«L'amour à la plage»: sous le soleil exactement

Le documentaire se déroule sous le soleil radieux de la Floride, et au milieu d'un décor kitsch.
Photo: EyeSteelFilm Le documentaire se déroule sous le soleil radieux de la Floride, et au milieu d'un décor kitsch.

Le phénomène des « snowbirds » n’a rien d’exotique, examiné depuis longtemps sous toutes ses coutures. En Floride, chaque année, c’est l’arrivée de ces milliers de Québécois se prenant pour des réfugiés climatiques tant est grande leur horreur de l’hiver.

Les protagonistes du long métrage documentaire L’amour à la plage se fondent à cette horde de vacanciers qui donnent au « Sunshine State » un accent francophone. Et ils ne sont jamais éloignés des courants sociaux qui frappent les gens du troisième âge, ainsi que les avancées médicales qui prolongent la vie, alimentant l’espoir de la voir se transformer sans cesse.

Les cinéastes Judith Plamondon et Lessandro Socrates ont rencontré deux hommes et deux femmes prêts à dire la vérité devant la caméra : à propos de la mort, un peu, mais beaucoup à propos de l’amour. Précisons que ce quatuor ne constitue pas deux couples légitimes, surtout unis par l’amitié, tandis que l’une évoque une liaison plus ou moins légitime, et reléguée au hors-champ.

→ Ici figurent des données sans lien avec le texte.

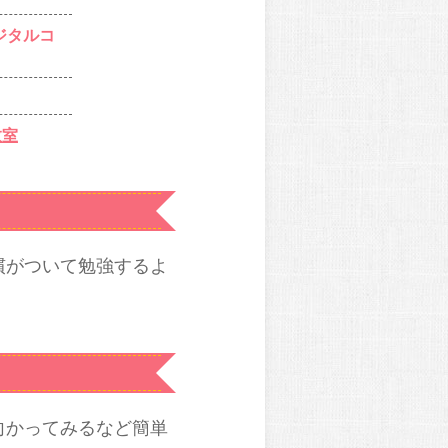
ジタルコ
教室
慣がついて勉強するよ
向かってみるなど簡単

Elle se nomme Mimi, une veuve pimpante, lucide et d’une sensibilité extrême, décrivant minutieusement sa passion avec un homme marié faisant l’aller-retour entre le Québec et la Floride pour vivre ses deux amours. Une situation déchirante qui est loin de soulever l’indignation de ses amis, soucieux de son bonheur, comme si les carcans sociaux ne tenaient plus, tous déterminés à les réinventer.

Ces bouleversements, sous un soleil radieux et au milieu d’un décor kitsch (cette Floride-là passe sous le pic des démolisseurs, l’heure étant aux immeubles d’habitation plutôt qu’aux motels d’un autre âge), ne se vivent pas sans difficulté, comme pour Jean, un homme à qui la solitude pèse. Or, de quoi se plaint-il aux bras de Gigi, femme rieuse et charmante que rien ne semble attrister ? Celle-ci revendique une indépendance incompatible avec son désir de vivre avec elle sous le même toit.

Ce sentiment d’insécurité, et d’urgence, plane sur les échanges, entre eux ou devant la caméra des cinéastes : à 70 ans, ont-ils le luxe de l’insouciance ? Cette question taraude Richard, un chanteur au répertoire résolument populaire, à l’humour digne de celui de Roméo Pérusse, mais beaucoup moins cabotin dans l’intimité. Il ne fait pas de mystère sur son passé de don Juan de dépanneur, lui-même surpris d’aimer une femme sans que la question charnelle prenne toute la place. Sa compagne, une Américaine, est gravement malade, toujours en retrait dans le cadre de l’image, mais dont on sent l’angoisse de l’abandon.

Ce collier de confidences, particulièrement sur la sexualité et cette réalité implacable de la nature faisant en sorte « que les choses descendent » (!), est ponctué de scènes d’ambiance qui ne viennent pas nécessairement éclairer les enjeux, mais donnent un aperçu de l’univers indolent dans lequel baignent les protagonistes. Et pour ajouter à cette mélancolie passagère, la musique signée Viviane Audet, Alexis Martin et Robin Joël Cool offre des sonorités comparables à celles d’un Yann Tiersen (Le fabuleux destin d’Amélie Poulain). Dans ce petit paradis au décor de pacotille, l’héroïne du film de Jean-Pierre Jeunet ne manquerait pas de boulot : les cœurs brisés n’ont pas d’âge, et leur tristesse ne fond pas comme neige au soleil…

L’amour à la plage

★★★

Documentaire de Judith Plamondon et Lessandro Socrates. Canada, 2018, 75 minutes.